◆ **THE TASK**:
Output the listing exactly, without its pictures.

_ _ _ _

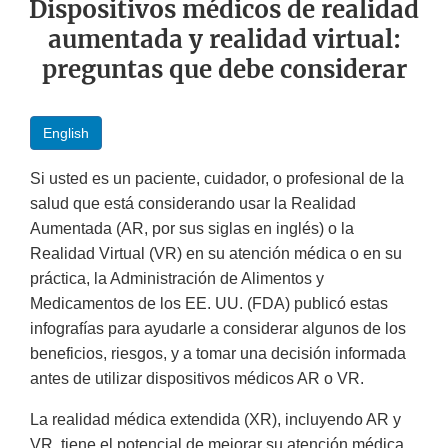
Dispositivos médicos de realidad
aumentada y realidad virtual:
preguntas que debe considerar
English
Si usted es un paciente, cuidador, o profesional de la
salud que está considerando usar la Realidad
Aumentada (AR, por sus siglas en inglés) o la
Realidad Virtual (VR) en su atención médica o en su
práctica, la Administración de Alimentos y
Medicamentos de los EE. UU. (FDA) publicó estas
infografías para ayudarle a considerar algunos de los
beneficios, riesgos, y a tomar una decisión informada
antes de utilizar dispositivos médicos AR o VR.
La realidad médica extendida (XR), incluyendo AR y
VR, tiene el potencial de mejorar su atención médica,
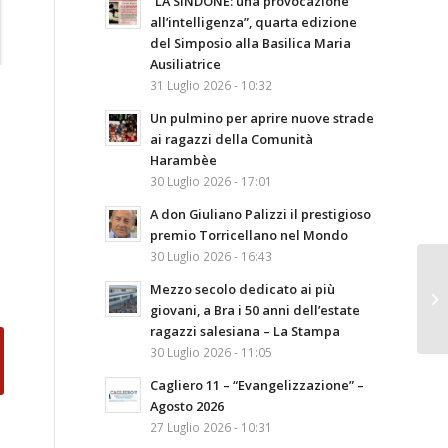
“LA SINDONE: una provocazione
all’intelligenza”, quarta edizione
del Simposio alla Basilica Maria
Ausiliatrice
31 Luglio 2026 - 10:32
Un pulmino per aprire nuove strade
ai ragazzi della Comunità
Harambèe
30 Luglio 2026 - 17:01
A don Giuliano Palizzi il prestigioso
premio Torricellano nel Mondo
30 Luglio 2026 - 16:43
Mezzo secolo dedicato ai più
giovani, a Bra i 50 anni dell’estate
ragazzi salesiana – La Stampa
30 Luglio 2026 - 11:05
Cagliero 11 – “Evangelizzazione” –
Agosto 2026
27 Luglio 2026 - 10:31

_ _ _ _

◆ **RESPONSE AREA**:
Dispositivos médicos de realidad
aumentada y realidad virtual:
preguntas que debe considerar
English
Si usted es un paciente, cuidador, o profesional de la
salud que está considerando usar la Realidad
Aumentada (AR, por sus siglas en inglés) o la
Realidad Virtual (VR) en su atención médica o en su
práctica, la Administración de Alimentos y
Medicamentos de los EE. UU. (FDA) publicó estas
infografías para ayudarle a considerar algunos de los
beneficios, riesgos, y a tomar una decisión informada
antes de utilizar dispositivos médicos AR o VR.
La realidad médica extendida (XR), incluyendo AR y
VR, tiene el potencial de mejorar su atención médica,
“LA SINDONE: una provocazione
all’intelligenza”, quarta edizione
del Simposio alla Basilica Maria
Ausiliatrice
31 Luglio 2026 - 10:32
Un pulmino per aprire nuove strade
ai ragazzi della Comunità
Harambèe
30 Luglio 2026 - 17:01
A don Giuliano Palizzi il prestigioso
premio Torricellano nel Mondo
30 Luglio 2026 - 16:43
Mezzo secolo dedicato ai più
giovani, a Bra i 50 anni dell’estate
ragazzi salesiana – La Stampa
30 Luglio 2026 - 11:05
Cagliero 11 – “Evangelizzazione” –
Agosto 2026
27 Luglio 2026 - 10:31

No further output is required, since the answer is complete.